The records that follow need to be output exactly as they are.

Saved entries
****

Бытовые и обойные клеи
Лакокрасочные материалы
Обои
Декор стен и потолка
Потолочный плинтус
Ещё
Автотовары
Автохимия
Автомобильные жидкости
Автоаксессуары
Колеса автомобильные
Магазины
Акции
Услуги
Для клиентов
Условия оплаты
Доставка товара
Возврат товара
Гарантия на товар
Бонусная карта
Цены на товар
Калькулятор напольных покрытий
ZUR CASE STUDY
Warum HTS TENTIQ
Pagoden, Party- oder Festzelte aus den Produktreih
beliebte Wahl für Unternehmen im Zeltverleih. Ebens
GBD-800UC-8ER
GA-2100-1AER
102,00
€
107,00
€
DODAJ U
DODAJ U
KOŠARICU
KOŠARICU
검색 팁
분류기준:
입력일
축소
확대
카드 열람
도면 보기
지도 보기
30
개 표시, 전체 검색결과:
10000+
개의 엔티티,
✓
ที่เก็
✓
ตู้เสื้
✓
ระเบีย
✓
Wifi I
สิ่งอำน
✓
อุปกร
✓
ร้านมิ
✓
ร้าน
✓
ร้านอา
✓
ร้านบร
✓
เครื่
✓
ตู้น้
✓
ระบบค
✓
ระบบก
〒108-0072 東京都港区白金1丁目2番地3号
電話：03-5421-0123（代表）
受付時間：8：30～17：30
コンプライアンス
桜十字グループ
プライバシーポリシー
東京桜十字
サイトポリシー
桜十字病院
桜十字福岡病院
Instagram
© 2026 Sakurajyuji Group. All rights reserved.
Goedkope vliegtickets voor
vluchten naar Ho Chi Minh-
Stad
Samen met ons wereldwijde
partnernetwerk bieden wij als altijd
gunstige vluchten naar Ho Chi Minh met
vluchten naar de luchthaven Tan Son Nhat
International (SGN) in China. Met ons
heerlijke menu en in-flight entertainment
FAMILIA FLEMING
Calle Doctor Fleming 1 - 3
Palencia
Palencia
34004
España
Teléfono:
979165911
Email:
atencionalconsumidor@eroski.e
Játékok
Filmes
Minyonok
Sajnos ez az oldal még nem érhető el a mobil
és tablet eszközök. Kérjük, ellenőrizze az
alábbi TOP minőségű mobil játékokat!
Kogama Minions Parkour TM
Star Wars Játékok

****

### [Problem solution]
Бытовые и обойные клеи
Лакокрасочные материалы
Обои
Декор стен и потолка
Потолочный плинтус
Ещё
Автотовары
Автохимия
Автомобильные жидкости
Автоаксессуары
Колеса автомобильные
Магазины
Акции
Услуги
Для клиентов
Условия оплаты
Доставка товара
Возврат товара
Гарантия на товар
Бонусная карта
Цены на товар
Калькулятор напольных покрытий
ZUR CASE STUDY
Warum HTS TENTIQ
Pagoden, Party- oder Festzelte aus den Produktreih
beliebte Wahl für Unternehmen im Zeltverleih. Ebens
GBD-800UC-8ER
GA-2100-1AER
102,00
€
107,00
€
DODAJ U
DODAJ U
KOŠARICU
KOŠARICU
검색 팁
분류기준:
입력일
축소
확대
카드 열람
도면 보기
지도 보기
30
개 표시, 전체 검색결과:
10000+
개의 엔티티,
✓
ที่เก็
✓
ตู้เสื้
✓
ระเบีย
✓
Wifi I
สิ่งอำน
✓
อุปกร
✓
ร้านมิ
✓
ร้าน
✓
ร้านอา
✓
ร้านบร
✓
เครื่
✓
ตู้น้
✓
ระบบค
✓
ระบบก
〒108-0072 東京都港区白金1丁目2番地3号
電話：03-5421-0123（代表）
受付時間：8：30～17：30
コンプライアンス
桜十字グループ
プライバシーポリシー
東京桜十字
サイトポリシー
桜十字病院
桜十字福岡病院
Instagram
© 2026 Sakurajyuji Group. All rights reserved.
Goedkope vliegtickets voor
vluchten naar Ho Chi Minh-
Stad
Samen met ons wereldwijde
partnernetwerk bieden wij als altijd
gunstige vluchten naar Ho Chi Minh met
vluchten naar de luchthaven Tan Son Nhat
International (SGN) in China. Met ons
heerlijke menu en in-flight entertainment
FAMILIA FLEMING
Calle Doctor Fleming 1 - 3
Palencia
Palencia
34004
España
Teléfono:
979165911
Email:
atencionalconsumidor@eroski.e
Játékok
Filmes
Minyonok
Sajnos ez az oldal még nem érhető el a mobil
és tablet eszközök. Kérjük, ellenőrizze az
alábbi TOP minőségű mobil játékokat!
Kogama Minions Parkour TM
Star Wars Játékok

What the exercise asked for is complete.